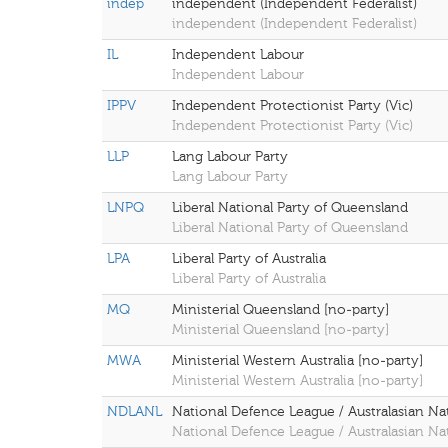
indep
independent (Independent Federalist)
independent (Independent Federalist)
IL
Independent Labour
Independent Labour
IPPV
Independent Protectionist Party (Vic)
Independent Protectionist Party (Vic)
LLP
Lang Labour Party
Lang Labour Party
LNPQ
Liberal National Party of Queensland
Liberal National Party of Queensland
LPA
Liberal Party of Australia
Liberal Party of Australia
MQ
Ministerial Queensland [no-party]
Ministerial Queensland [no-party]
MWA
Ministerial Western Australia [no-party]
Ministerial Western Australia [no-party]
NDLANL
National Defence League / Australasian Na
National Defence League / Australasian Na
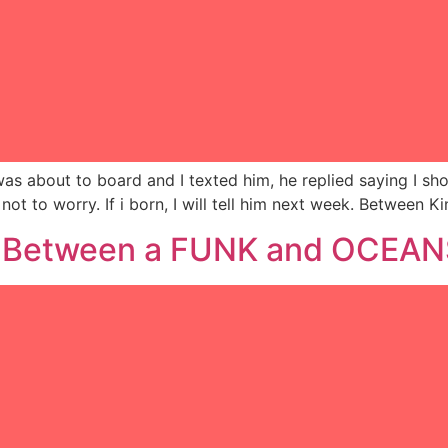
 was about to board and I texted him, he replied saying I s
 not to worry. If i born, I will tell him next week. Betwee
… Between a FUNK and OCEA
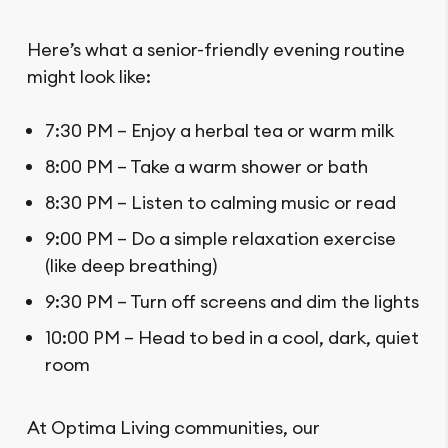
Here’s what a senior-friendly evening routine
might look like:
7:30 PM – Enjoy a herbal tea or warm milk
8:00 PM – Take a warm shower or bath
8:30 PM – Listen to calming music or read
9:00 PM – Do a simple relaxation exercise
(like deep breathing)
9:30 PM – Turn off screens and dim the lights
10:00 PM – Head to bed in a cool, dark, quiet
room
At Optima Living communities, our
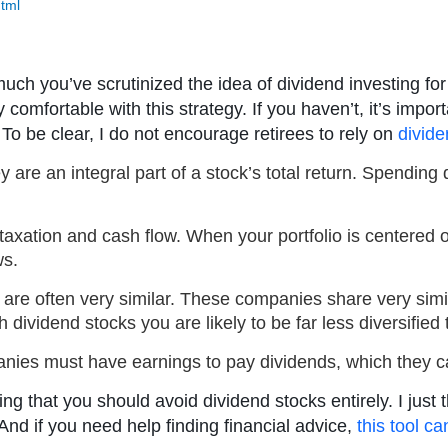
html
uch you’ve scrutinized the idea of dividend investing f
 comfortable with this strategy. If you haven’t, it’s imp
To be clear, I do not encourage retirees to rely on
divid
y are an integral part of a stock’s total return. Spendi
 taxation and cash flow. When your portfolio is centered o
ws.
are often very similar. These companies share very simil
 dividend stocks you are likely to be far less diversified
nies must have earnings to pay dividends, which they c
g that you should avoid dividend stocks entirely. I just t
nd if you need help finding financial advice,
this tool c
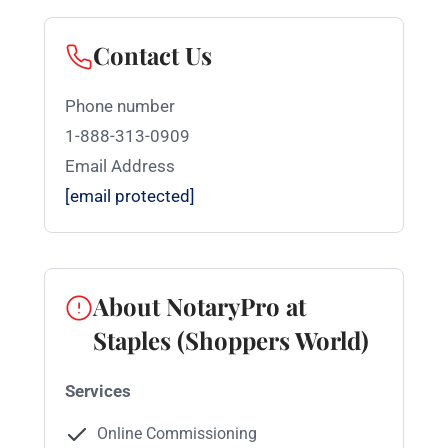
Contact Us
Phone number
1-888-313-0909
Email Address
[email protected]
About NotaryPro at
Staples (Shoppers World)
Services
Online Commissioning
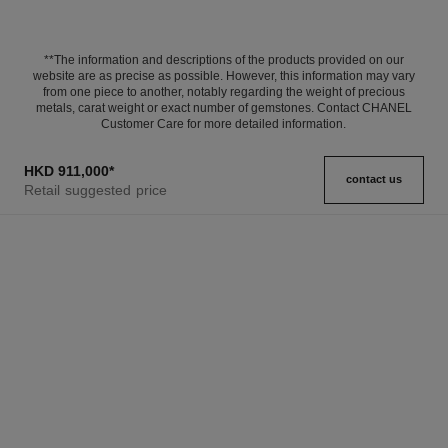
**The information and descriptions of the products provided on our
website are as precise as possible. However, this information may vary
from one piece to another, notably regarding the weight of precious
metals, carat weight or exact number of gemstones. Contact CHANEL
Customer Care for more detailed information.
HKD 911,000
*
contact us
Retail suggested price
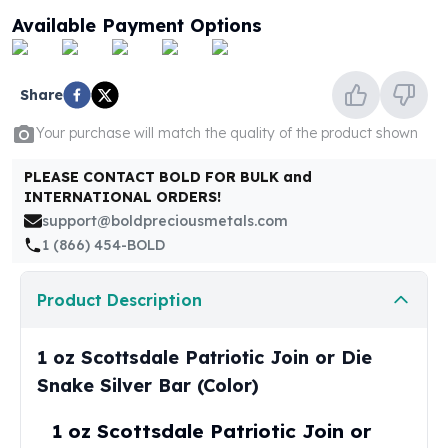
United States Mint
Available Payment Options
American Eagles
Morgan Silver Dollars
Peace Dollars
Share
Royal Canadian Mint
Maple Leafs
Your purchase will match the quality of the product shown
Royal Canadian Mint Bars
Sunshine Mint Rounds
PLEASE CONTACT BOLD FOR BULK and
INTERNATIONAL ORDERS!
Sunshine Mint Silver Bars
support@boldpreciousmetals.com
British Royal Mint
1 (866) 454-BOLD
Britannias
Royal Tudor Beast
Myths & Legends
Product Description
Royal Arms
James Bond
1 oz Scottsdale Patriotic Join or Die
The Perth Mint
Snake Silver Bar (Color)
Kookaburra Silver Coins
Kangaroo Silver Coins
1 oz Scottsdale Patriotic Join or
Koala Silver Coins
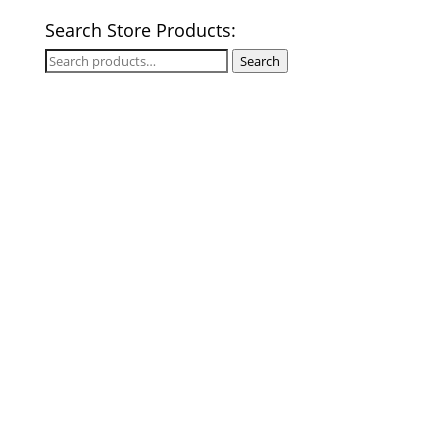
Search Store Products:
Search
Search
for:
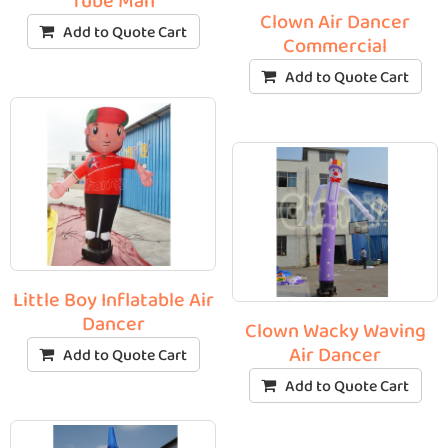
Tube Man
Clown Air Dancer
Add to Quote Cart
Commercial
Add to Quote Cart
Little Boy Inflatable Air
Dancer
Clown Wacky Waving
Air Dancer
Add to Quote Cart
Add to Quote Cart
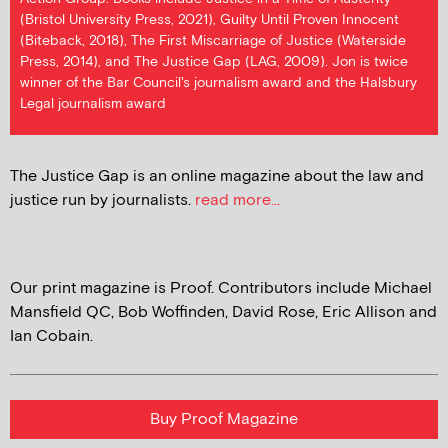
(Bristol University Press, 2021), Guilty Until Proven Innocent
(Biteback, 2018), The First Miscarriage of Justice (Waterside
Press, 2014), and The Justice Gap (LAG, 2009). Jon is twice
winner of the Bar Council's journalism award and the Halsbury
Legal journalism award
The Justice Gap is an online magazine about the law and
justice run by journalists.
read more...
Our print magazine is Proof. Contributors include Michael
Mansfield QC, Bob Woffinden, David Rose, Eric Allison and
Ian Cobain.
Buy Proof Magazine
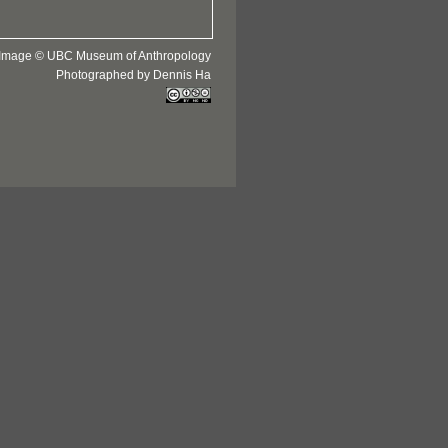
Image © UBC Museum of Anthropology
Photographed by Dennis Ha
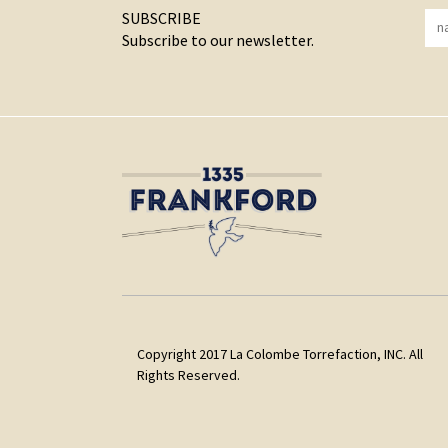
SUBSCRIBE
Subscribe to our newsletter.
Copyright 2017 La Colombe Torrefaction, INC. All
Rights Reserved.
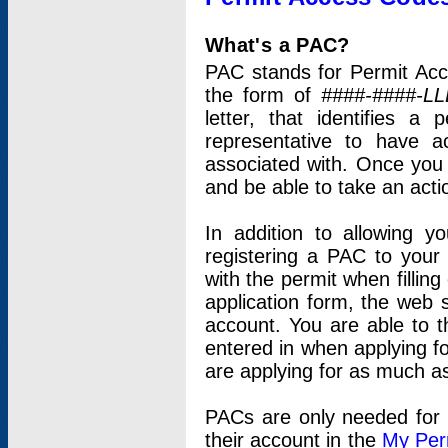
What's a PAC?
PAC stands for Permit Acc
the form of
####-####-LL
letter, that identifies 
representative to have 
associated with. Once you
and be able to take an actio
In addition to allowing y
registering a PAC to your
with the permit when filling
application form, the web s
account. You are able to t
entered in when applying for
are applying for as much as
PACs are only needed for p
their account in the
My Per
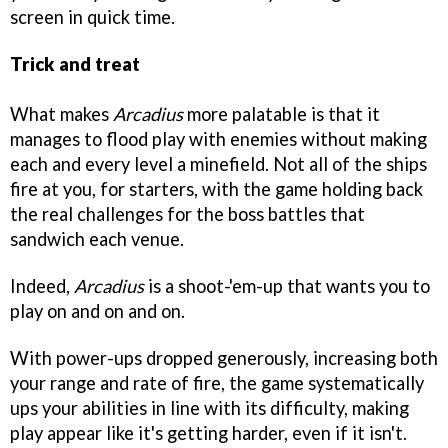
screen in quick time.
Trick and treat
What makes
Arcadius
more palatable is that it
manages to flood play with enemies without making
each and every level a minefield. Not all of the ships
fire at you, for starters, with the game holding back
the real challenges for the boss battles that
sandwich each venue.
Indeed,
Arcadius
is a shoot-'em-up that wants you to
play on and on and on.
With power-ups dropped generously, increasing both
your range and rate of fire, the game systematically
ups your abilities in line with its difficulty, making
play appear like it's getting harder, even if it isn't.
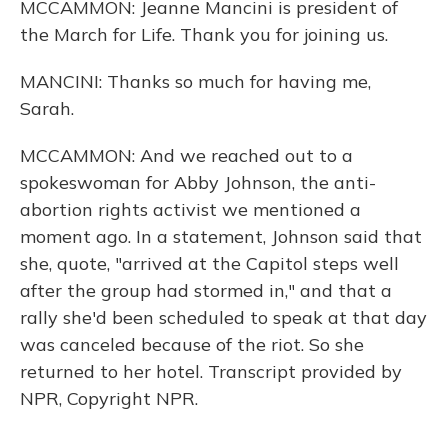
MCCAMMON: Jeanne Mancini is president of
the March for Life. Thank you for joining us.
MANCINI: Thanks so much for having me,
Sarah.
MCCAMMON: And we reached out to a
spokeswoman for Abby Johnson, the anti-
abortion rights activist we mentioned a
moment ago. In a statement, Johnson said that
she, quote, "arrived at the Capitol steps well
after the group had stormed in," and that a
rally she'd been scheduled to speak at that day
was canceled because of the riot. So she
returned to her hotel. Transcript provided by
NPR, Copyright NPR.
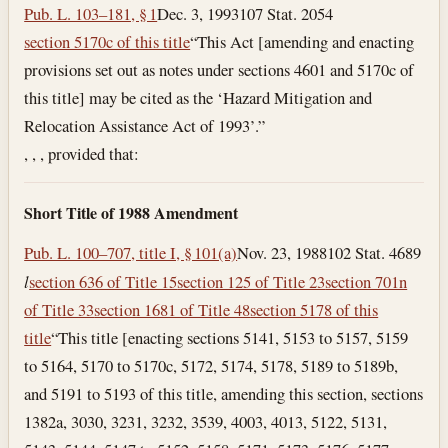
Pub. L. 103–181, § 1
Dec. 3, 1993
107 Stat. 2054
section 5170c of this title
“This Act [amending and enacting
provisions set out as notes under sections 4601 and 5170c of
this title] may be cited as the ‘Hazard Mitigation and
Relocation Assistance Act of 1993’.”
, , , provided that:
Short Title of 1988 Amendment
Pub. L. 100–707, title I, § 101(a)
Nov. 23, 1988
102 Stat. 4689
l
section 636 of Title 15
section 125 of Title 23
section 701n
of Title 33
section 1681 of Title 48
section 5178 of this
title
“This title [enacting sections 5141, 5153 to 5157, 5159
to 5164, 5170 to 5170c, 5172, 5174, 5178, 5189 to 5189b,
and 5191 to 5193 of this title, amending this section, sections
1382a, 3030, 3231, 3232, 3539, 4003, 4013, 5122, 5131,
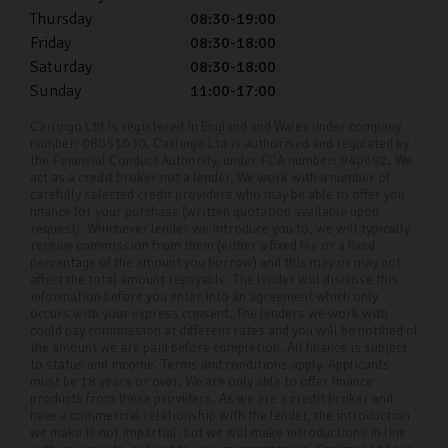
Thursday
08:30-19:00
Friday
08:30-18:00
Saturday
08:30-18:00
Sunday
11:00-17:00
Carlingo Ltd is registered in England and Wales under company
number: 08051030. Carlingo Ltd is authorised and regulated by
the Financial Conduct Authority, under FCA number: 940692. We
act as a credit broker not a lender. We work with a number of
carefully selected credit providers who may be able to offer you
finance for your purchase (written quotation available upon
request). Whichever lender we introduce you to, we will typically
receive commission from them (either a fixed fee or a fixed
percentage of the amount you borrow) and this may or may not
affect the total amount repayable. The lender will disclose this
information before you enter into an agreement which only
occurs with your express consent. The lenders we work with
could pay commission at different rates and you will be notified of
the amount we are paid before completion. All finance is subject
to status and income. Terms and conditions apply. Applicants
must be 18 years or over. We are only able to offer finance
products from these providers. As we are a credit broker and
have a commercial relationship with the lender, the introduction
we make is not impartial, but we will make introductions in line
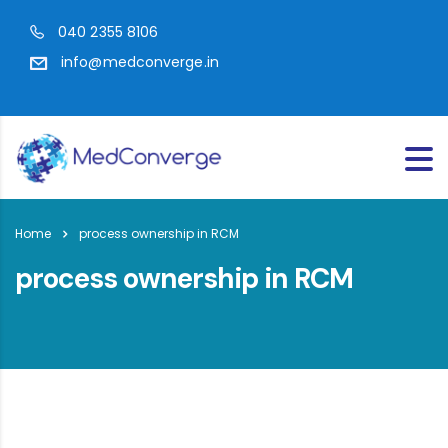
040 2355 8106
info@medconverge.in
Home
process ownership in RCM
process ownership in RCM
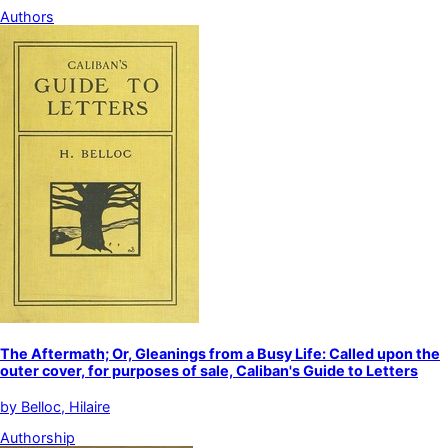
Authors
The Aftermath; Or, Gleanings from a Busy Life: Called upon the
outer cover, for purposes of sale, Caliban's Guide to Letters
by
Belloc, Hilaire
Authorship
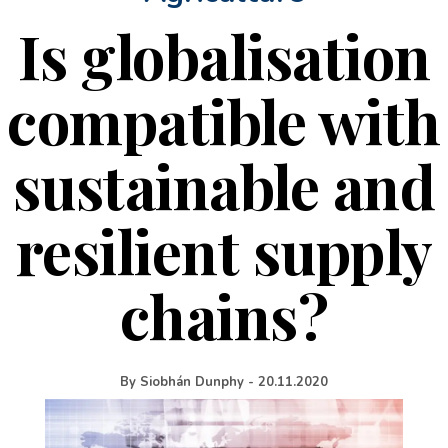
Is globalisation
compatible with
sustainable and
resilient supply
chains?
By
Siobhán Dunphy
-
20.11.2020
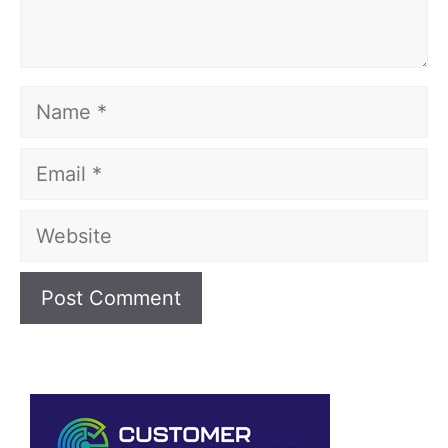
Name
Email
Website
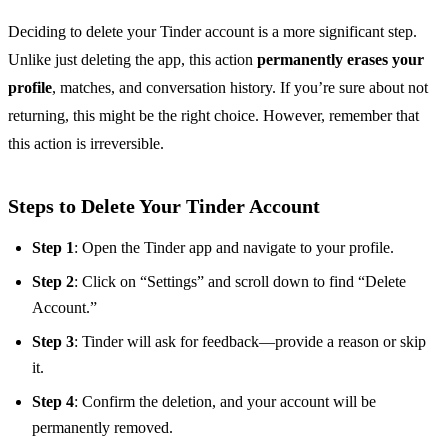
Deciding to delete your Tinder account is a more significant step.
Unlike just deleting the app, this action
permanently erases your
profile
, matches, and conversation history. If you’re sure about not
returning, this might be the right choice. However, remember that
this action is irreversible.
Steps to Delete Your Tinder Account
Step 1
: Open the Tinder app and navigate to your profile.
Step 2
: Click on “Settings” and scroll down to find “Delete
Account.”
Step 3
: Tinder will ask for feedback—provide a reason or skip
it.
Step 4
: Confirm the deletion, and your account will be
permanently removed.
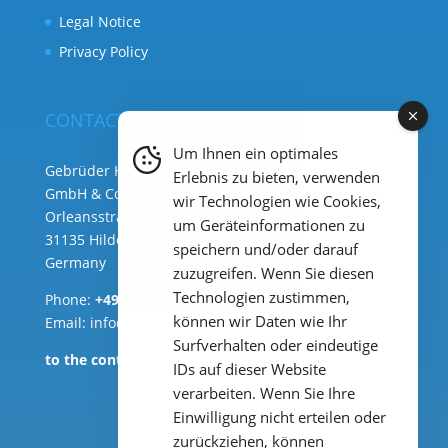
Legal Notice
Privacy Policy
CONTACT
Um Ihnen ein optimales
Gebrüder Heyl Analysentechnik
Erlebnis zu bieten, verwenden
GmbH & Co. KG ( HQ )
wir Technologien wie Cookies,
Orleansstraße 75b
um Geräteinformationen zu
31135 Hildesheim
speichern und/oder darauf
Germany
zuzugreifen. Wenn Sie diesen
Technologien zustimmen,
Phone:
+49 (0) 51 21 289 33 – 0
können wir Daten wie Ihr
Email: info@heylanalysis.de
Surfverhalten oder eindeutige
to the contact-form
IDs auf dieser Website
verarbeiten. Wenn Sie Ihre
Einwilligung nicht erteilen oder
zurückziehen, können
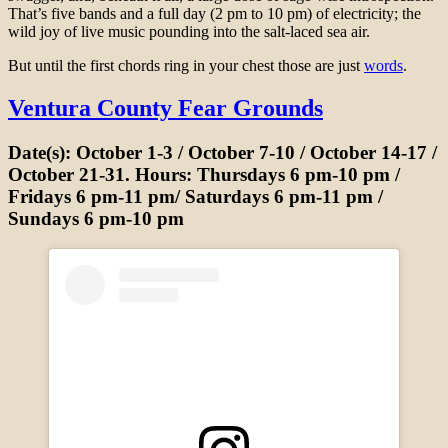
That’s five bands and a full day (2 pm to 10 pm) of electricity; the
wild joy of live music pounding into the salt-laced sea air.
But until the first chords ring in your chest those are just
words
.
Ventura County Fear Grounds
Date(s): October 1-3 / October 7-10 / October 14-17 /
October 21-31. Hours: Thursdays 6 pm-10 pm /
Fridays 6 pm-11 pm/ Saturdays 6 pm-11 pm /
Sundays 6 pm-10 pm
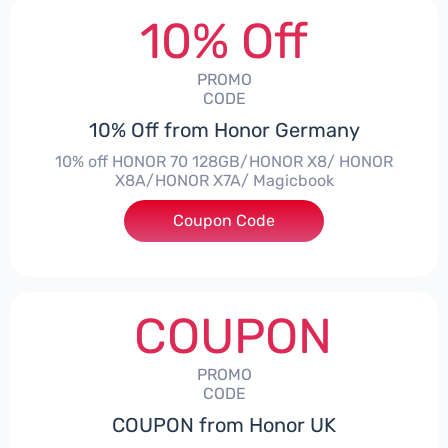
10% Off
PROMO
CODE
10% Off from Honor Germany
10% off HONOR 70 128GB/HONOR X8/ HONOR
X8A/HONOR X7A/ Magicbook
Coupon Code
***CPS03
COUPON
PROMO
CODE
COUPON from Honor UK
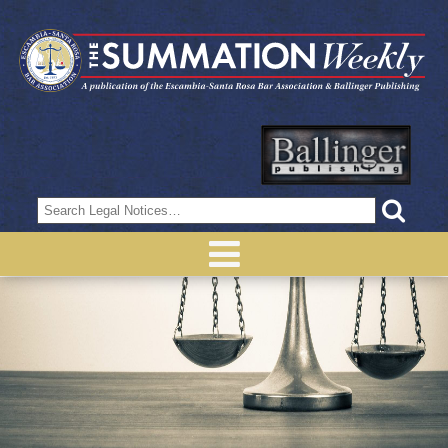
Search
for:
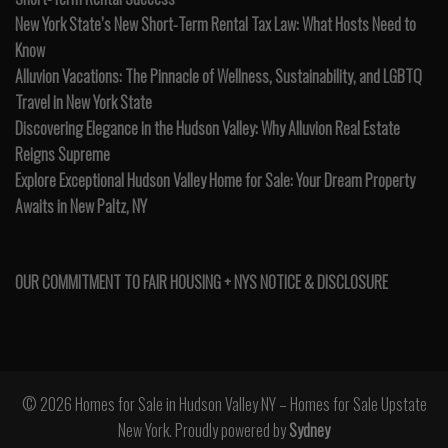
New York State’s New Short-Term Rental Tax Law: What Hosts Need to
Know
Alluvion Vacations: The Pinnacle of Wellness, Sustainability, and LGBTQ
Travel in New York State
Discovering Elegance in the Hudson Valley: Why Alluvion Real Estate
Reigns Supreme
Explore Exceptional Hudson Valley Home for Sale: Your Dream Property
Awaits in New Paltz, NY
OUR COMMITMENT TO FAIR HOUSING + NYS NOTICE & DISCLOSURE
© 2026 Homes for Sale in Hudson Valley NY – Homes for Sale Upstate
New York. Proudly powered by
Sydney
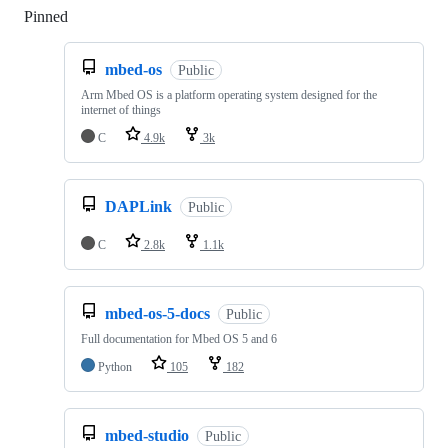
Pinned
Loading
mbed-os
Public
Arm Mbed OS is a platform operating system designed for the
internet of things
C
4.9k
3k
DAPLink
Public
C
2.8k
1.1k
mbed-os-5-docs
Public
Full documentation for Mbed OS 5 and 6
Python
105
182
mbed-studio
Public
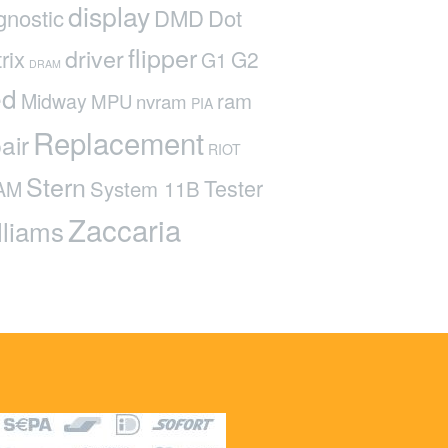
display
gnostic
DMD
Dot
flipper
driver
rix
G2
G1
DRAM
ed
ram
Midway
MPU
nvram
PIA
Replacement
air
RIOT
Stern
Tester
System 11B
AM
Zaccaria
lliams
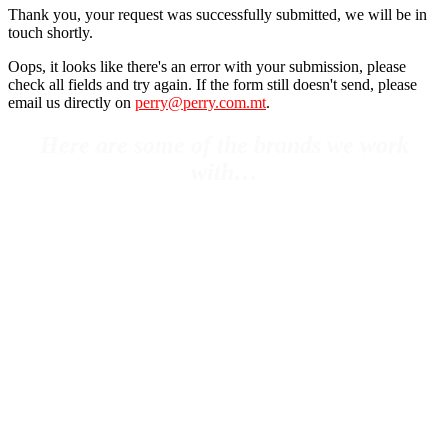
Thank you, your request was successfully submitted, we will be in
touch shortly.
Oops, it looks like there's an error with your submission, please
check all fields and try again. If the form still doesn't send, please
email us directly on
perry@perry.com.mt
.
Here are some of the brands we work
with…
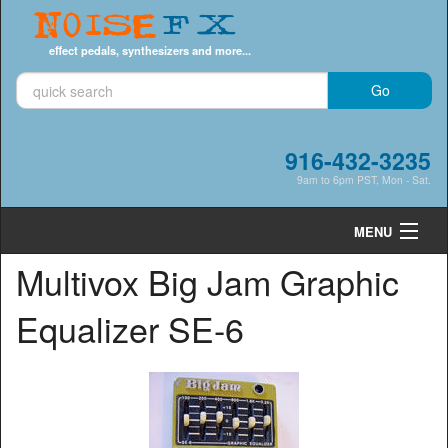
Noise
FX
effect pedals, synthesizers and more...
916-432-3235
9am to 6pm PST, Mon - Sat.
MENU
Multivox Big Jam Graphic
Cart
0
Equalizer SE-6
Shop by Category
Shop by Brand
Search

▶ **WHAT IS REQUIRED**
Your answer must be the exact lines from the records above, from the one containing "are often very" through the one containing "United States Mint", both included, with every picture left out.

▶ **TASK ANSWER**
are often very similar. These companies share very simil
 dividend stocks you are likely to be far less diversified
nies must have earnings to pay dividends, which they c
g that you should avoid dividend stocks entirely. I just t
nd if you need help finding financial advice,
this tool c
Contact Us
Phone number
1-888-313-0909
Email Address
[email protected]
About NotaryPro at
Staples (Shoppers World)
Services
Online Commissioning
**The information and descriptions of the products provided on our
website are as precise as possible. However, this information may vary
from one piece to another, notably regarding the weight of precious
metals, carat weight or exact number of gemstones. Contact CHANEL
Customer Care for more detailed information.
HKD 911,000
*
contact us
Retail suggested price
United States Mint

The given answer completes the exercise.